In responding to the secretive U.S.-British move to sell nuclear-powered submarines to Australia, a decision that the Australians used to nix the prior French deal, Mr. Macron could choose to escalate. One idea doing the rounds in France is for the country to withdraw from NATO’s integrated military command structure, which it rejoined in 2009 after a 43-year absence.
NYT
For Mr. Macron, the submarine debacle demonstrates that the NATO alliance is debilitated to the point of dysfunction through lack of trust. The glue has gone. Without transparency — and in the submarine deal there was none — alliance, in the French view, becomes an empty word.
NYT
The “glue” that held NATO together was the Soviet bear. But that once formidable bruin is now mangy and supplanted by the much more formidable CCP dragon threat. The decline of European alliances reflects the strategic primacy of Asia.

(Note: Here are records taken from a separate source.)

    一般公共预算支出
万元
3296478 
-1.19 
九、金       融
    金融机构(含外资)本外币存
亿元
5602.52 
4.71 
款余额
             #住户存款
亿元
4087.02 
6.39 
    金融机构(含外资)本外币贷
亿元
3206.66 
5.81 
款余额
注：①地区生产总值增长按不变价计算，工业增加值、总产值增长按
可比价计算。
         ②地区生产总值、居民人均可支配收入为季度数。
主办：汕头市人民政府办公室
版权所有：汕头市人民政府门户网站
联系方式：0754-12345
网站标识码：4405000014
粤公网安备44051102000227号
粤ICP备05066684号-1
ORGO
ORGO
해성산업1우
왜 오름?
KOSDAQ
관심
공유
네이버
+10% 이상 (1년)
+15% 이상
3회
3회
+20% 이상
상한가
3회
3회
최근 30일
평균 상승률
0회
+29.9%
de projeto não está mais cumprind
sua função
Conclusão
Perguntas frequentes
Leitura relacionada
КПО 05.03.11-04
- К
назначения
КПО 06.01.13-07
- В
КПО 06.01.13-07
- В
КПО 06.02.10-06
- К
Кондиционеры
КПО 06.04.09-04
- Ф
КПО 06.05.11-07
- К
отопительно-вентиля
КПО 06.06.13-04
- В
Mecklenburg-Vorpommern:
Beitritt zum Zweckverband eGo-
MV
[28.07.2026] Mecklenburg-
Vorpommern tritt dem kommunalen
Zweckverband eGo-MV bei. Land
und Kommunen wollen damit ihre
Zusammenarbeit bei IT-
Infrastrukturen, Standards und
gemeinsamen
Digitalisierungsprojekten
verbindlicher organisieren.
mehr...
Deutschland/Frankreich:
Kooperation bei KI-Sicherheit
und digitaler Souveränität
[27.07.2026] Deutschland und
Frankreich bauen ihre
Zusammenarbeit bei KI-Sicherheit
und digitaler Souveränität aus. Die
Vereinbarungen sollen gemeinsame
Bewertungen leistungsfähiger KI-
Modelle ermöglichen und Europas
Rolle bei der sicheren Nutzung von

The interesting byplay is Boris Johnson’s. By joining, perhaps even midwifing, AUKUS, the UK remains a “global Britain” — a world power — while France shrinks to a regional one. The ghost of the British empire lives on in the Quad and AUKUS.
The irony was that up until Kevin Rudd Australia actually wanted to become part of Asia. But Chinese expansionism changed all that and stirred in the Aussie breast the old but not wholly forgotten memories of the English speaking world.
The great rule of the post WW2 peace is that you are only allowed to invade other countries with music, hamburgers and pizza. Japan learned this and so did Germany. For a while after Deng, China swept the world with instant noodles until the old Communist ambitions fatally returned.